- [WHAT TO DO]: From the listing that follows, reproduce only the lines from the one holding "налогообложения недропользователей и" through the one holding "producción de música electrónica.", both included, with no pictures.

- [MATERIAL SHOWN]:
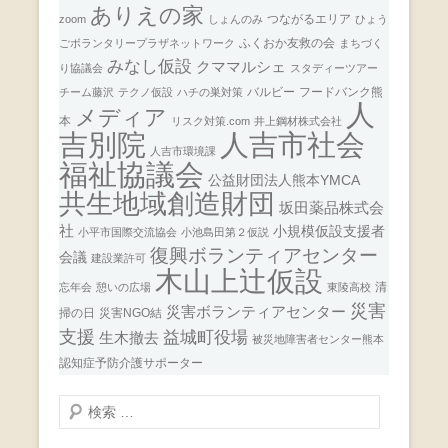
ありえの家
つながるエリア
zoom
しょんのみ
ひょう
ふくおか友救の会
ごボランタリープラザネットワーク
まちづく
みなし仮設
クママルシェ
り協議会
スタディーツアー
バルビー
フードバンク熊
チーム藤沢
テクノ仮設
ハチの巣対策
人
メディア
本
リスク対策.com
井上鋼材株式会社
人吉市社会
吉別院
人吉市環境課
福祉協議会
公益財団法人熊本YMCA
共生地域創造財団
坂田薬品株式会
社
小規模仮設支援者
小平市国際交流協会
小池島田第２仮説
復興ボランティアセンター
会議
建設業許可
木山上辻仮設
清
忘年会
憩いの広場
東陵高校
災害
災害ボランティアセンター
掃の日
災害NGO結
支援
益城町役場
生木撤去
被災地障害者センター熊本
認知症予防介護サポーター
検
索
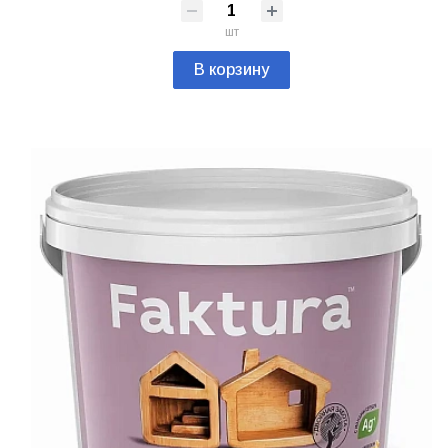
шт
В корзину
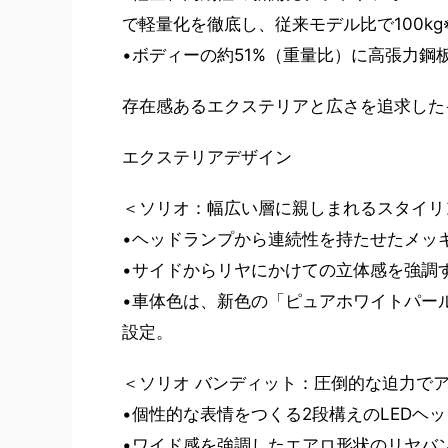
で軽量化を徹底し、従来モデル比で100kg
•ボディーの約51%（重量比）に高張力鋼
存在感あるエクステリアと広さを追求した
エクステリアデザイン
＜ソリオ：幅広い層に親しまれるスタイリ
•ヘッドランプから連続性を持たせたメッ
•サイドからリヤにかけての立体感を強調
•車体色は、新色の「ピュアホワイトパー
設定。
＜ソリオ バンディット：圧倒的な迫力で
•個性的な表情をつくる2段構えのLEDヘ
•ワイド感を強調したエアロ形状のリヤバ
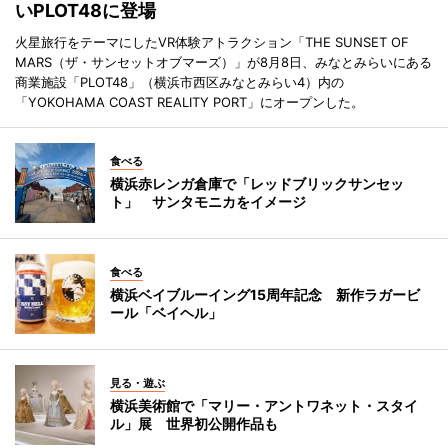
いPLOT48に登場
火星旅行をテーマにしたVR体験アトラクション「THE SUNSET OF
MARS（ザ・サンセットオブマーズ）」が8月8日、みなとみらいにある
商業施設「PLOT48」（横浜市西区みなとみらい4）内の
「YOKOHAMA COAST REALITY PORT」にオープンした。
食べる
横浜赤レンガ倉庫で「レッドブリックサンセッ
ト」 サンタモニカをイメージ
食べる
横浜ベイブルーイング15周年記念 新作ラガービ
ール「ベイヘル」
見る・遊ぶ
横浜美術館で「マリー・アントワネット・スタイ
ル」展 世界初公開作品も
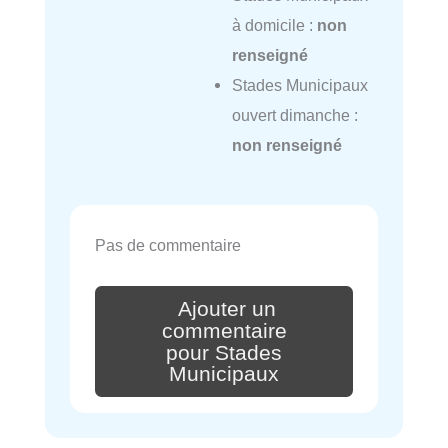
à domicile :
non
renseigné
Stades Municipaux
ouvert dimanche :
non renseigné
Pas de commentaire
Ajouter un
commentaire
pour Stades
Municipaux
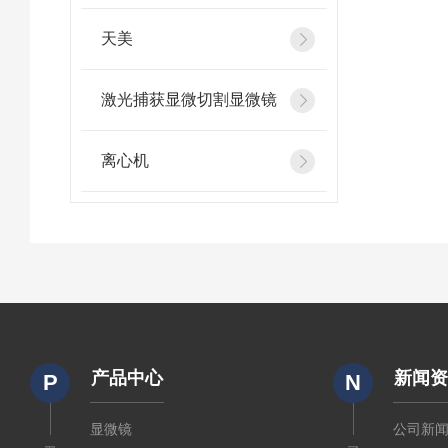
天美
激光捕获显微切割显微镜
离心机
产品中心
新闻
P
N
显微镜
公司新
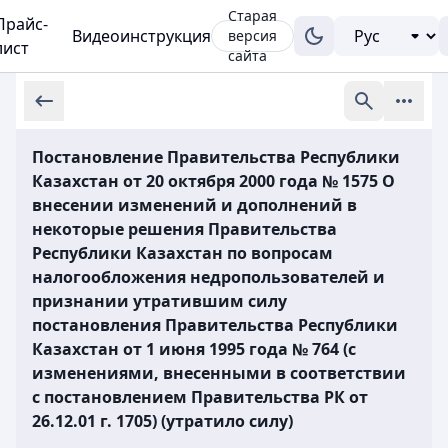
Старая
Прайс-
Видеоинструкция
версия
лист
сайта
Постановление Правительства Республики
Казахстан от 20 октября 2000 года № 1575 О
внесении изменений и дополнений в
некоторые решения Правительства
Республики Казахстан по вопросам
налогообложения недропользователей и
признании утратившим силу
постановления Правительства Республики
Казахстан от 1 июня 1995 года № 764 (с
изменениями, внесенными в соответствии
с постановлением Правительства РК от
26.12.01 г. 1705) (утратило силу)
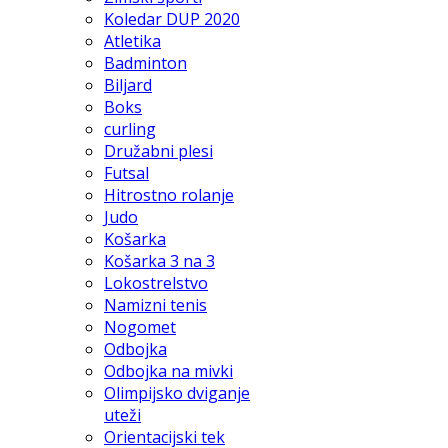
Koledar DUP 2020
Atletika
Badminton
Biljard
Boks
curling
Družabni plesi
Futsal
Hitrostno rolanje
Judo
Košarka
Košarka 3 na 3
Lokostrelstvo
Namizni tenis
Nogomet
Odbojka
Odbojka na mivki
Olimpijsko dviganje
uteži
Orientacijski tek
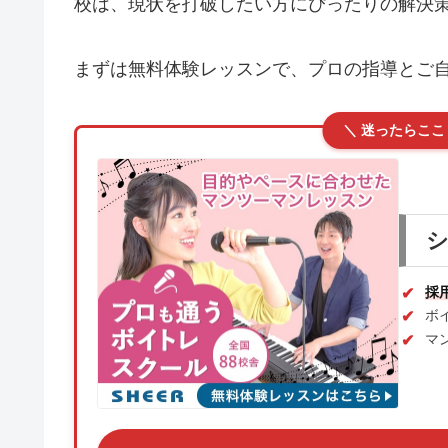
校は、現状を打破したい方にぴったりの解決
まずは無料体験レッスンで、プロの指導とご
＼ 迷ったらここ
採
ボ
マ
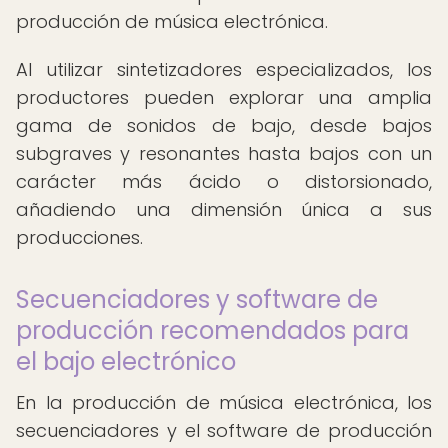
producción de música electrónica.
Al utilizar sintetizadores especializados, los
productores pueden explorar una amplia
gama de sonidos de bajo, desde bajos
subgraves y resonantes hasta bajos con un
carácter más ácido o distorsionado,
añadiendo una dimensión única a sus
producciones.
Secuenciadores y software de
producción recomendados para
el bajo electrónico
En la producción de música electrónica, los
secuenciadores y el software de producción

- [OUTPUT]:
налогообложения недропользователей и
признании утратившим силу
постановления Правительства Республики
Казахстан от 1 июня 1995 года № 764 (с
изменениями, внесенными в соответствии
с постановлением Правительства РК от
26.12.01 г. 1705) (утратило силу)
Koledar DUP 2020
Atletika
Badminton
Biljard
Boks
curling
Družabni plesi
Futsal
Hitrostno rolanje
Judo
Košarka
Košarka 3 na 3
Lokostrelstvo
Namizni tenis
Nogomet
Odbojka
Odbojka na mivki
Olimpijsko dviganje
uteži
Orientacijski tek
校は、現状を打破したい方にぴったりの解決
まずは無料体験レッスンで、プロの指導とご
＼ 迷ったらここ
採
ボ
マ
producción de música electrónica.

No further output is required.